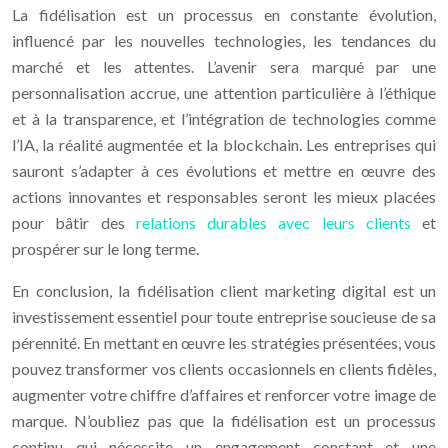
La fidélisation est un processus en constante évolution,
influencé par les nouvelles technologies, les tendances du
marché et les attentes. L’avenir sera marqué par une
personnalisation accrue, une attention particulière à l’éthique
et à la transparence, et l’intégration de technologies comme
l’IA, la réalité augmentée et la blockchain. Les entreprises qui
sauront s’adapter à ces évolutions et mettre en œuvre des
actions innovantes et responsables seront les mieux placées
pour bâtir des
relations durables avec leurs clients
et
prospérer sur le long terme.
En conclusion, la fidélisation client marketing digital est un
investissement essentiel pour toute entreprise soucieuse de sa
pérennité. En mettant en œuvre les stratégies présentées, vous
pouvez transformer vos clients occasionnels en clients fidèles,
augmenter votre chiffre d’affaires et renforcer votre image de
marque. N’oubliez pas que la fidélisation est un processus
continu qui nécessite un engagement constant et une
****************
[Exercise aim]: Word for word, return the material, omitting the pictures.

[Result of the exercise]:
La fidélisation est un processus en constante évolution,
influencé par les nouvelles technologies, les tendances du
marché et les attentes. L’avenir sera marqué par une
personnalisation accrue, une attention particulière à l’éthique
et à la transparence, et l’intégration de technologies comme
l’IA, la réalité augmentée et la blockchain. Les entreprises qui
sauront s’adapter à ces évolutions et mettre en œuvre des
actions innovantes et responsables seront les mieux placées
pour bâtir des
relations durables avec leurs clients
et
prospérer sur le long terme.
En conclusion, la fidélisation client marketing digital est un
investissement essentiel pour toute entreprise soucieuse de sa
pérennité. En mettant en œuvre les stratégies présentées, vous
pouvez transformer vos clients occasionnels en clients fidèles,
augmenter votre chiffre d’affaires et renforcer votre image de
marque. N’oubliez pas que la fidélisation est un processus
continu qui nécessite un engagement constant et une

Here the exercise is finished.